[Stored entries]
Content starts

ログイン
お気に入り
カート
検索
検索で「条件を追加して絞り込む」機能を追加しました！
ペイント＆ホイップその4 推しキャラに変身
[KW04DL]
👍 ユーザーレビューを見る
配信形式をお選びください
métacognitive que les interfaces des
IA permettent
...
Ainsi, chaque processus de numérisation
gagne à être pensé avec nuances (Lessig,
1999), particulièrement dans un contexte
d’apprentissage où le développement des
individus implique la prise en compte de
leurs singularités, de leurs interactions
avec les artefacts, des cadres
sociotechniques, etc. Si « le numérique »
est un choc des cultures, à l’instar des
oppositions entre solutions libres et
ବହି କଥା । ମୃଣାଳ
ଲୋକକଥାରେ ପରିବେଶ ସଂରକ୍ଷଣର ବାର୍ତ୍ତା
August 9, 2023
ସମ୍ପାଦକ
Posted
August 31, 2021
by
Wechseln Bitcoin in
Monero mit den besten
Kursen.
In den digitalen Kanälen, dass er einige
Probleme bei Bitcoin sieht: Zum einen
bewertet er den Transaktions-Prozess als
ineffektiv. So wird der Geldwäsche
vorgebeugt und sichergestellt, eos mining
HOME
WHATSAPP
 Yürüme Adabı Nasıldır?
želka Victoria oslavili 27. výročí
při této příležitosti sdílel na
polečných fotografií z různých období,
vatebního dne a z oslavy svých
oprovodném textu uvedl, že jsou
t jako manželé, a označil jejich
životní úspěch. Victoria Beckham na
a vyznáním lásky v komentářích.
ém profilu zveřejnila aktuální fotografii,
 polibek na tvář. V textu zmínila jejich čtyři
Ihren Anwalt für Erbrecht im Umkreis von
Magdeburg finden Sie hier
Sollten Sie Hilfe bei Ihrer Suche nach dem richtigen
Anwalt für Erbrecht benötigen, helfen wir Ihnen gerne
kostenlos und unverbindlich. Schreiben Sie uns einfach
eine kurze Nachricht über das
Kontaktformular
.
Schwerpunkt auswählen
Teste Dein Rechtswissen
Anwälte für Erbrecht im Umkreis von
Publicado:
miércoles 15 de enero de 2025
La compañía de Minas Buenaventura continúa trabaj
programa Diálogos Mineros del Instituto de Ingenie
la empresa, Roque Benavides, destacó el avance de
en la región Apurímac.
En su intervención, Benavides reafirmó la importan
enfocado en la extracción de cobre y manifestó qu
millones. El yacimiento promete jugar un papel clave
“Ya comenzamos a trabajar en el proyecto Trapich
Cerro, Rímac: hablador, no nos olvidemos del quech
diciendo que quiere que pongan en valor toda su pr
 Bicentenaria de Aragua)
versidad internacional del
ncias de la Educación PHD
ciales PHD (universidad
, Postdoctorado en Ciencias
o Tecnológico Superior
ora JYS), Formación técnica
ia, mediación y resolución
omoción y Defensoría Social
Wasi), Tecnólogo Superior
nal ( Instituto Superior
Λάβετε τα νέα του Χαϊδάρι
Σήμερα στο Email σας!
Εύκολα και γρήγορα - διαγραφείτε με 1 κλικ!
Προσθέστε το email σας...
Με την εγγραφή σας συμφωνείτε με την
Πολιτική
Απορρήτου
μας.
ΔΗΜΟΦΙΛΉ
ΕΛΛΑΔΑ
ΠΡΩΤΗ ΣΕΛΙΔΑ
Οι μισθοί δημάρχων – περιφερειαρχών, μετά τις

Content ends
Content starts

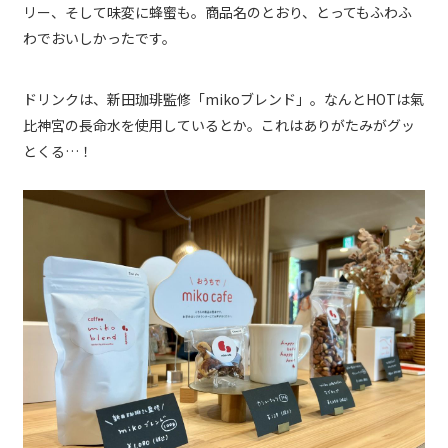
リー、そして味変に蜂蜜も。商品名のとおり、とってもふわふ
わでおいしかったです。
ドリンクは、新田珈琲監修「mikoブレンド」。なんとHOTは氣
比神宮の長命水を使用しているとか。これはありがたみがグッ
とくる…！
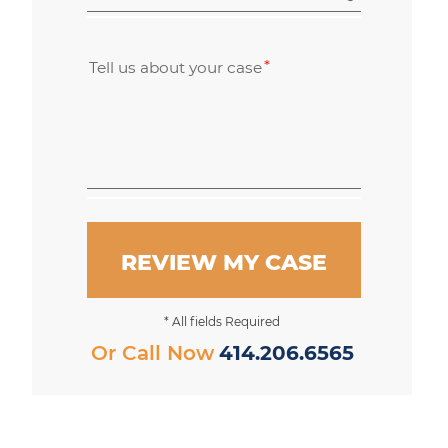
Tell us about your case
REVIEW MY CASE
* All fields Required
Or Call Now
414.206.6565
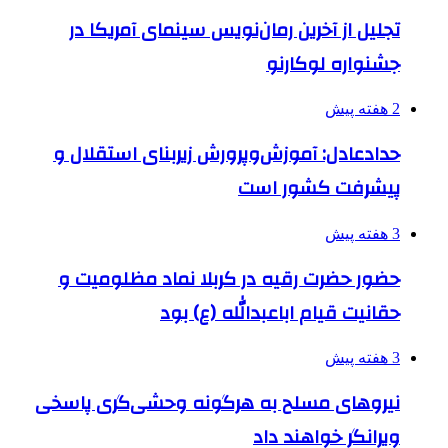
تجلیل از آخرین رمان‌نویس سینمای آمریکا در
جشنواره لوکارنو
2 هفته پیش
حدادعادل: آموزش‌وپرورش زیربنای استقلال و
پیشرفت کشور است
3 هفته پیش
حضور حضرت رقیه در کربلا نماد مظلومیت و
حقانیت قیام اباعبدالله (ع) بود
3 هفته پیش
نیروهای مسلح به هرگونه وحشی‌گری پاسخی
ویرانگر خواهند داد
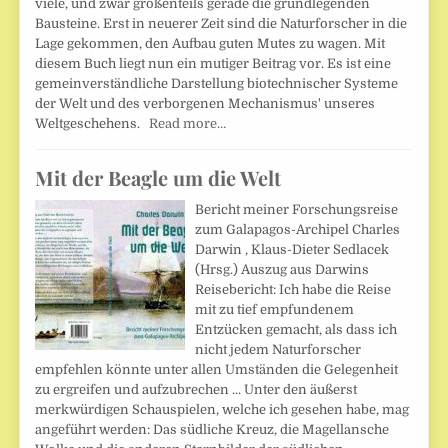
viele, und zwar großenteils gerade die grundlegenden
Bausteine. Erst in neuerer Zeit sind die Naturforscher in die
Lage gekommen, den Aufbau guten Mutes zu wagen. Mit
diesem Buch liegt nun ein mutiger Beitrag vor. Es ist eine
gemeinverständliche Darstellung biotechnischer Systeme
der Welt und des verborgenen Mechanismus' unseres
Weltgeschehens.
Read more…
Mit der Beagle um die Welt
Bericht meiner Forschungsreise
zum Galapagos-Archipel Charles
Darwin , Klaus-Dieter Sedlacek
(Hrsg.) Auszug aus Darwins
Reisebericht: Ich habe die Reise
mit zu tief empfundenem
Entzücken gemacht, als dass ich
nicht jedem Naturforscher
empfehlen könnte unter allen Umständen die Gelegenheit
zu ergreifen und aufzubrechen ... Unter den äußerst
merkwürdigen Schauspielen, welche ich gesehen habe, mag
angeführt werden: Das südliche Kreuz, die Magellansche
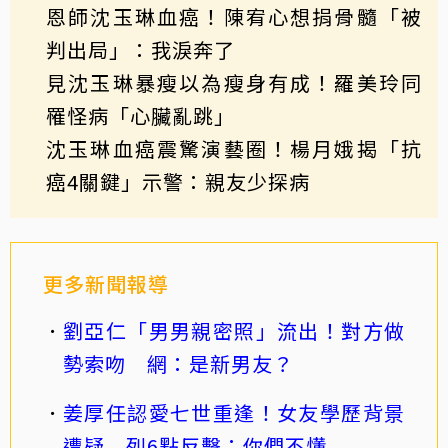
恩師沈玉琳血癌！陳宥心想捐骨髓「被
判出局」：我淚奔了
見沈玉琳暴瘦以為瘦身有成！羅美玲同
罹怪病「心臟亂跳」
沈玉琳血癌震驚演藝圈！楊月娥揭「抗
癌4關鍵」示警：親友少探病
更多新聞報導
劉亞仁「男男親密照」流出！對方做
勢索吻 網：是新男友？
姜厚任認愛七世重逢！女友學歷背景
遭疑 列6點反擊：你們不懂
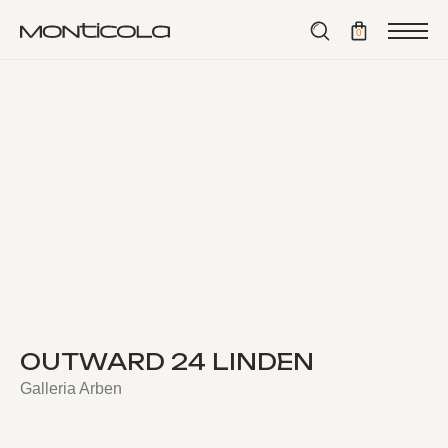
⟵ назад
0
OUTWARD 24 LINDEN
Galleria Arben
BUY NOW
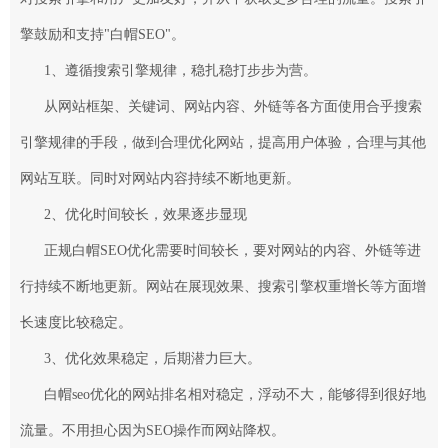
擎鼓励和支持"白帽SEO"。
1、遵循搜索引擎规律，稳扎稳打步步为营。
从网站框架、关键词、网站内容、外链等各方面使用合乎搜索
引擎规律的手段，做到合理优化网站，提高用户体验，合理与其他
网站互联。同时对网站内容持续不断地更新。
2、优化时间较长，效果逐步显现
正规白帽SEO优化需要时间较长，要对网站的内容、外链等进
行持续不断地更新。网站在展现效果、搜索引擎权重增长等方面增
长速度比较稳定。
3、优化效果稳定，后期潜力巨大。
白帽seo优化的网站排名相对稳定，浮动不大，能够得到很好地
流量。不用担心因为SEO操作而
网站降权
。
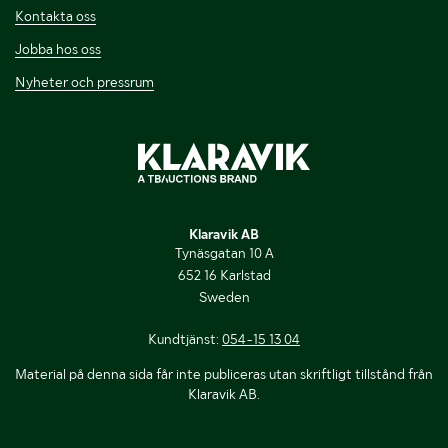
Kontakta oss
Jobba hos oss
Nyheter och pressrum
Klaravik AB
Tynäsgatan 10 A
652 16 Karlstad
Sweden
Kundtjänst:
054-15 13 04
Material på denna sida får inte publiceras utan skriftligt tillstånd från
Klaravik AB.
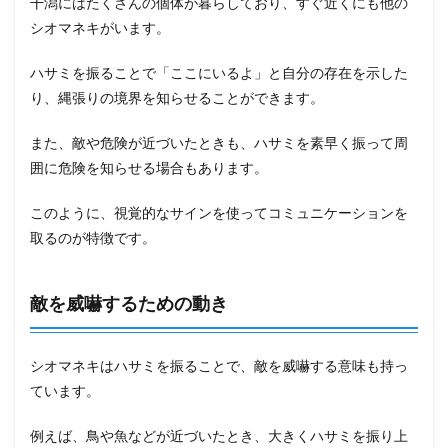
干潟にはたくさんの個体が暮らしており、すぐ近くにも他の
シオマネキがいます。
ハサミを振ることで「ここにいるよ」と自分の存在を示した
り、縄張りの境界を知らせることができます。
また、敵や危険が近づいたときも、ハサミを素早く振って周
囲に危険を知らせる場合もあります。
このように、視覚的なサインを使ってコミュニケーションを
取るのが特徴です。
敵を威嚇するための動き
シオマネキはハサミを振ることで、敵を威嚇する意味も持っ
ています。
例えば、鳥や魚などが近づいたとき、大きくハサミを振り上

Content ends

Try it:
Find the lines in the entries above where "Victoria" occurs, and copy each of them.

Output of the exercise:
želka Victoria oslavili 27. výročí
životní úspěch. Victoria Beckham na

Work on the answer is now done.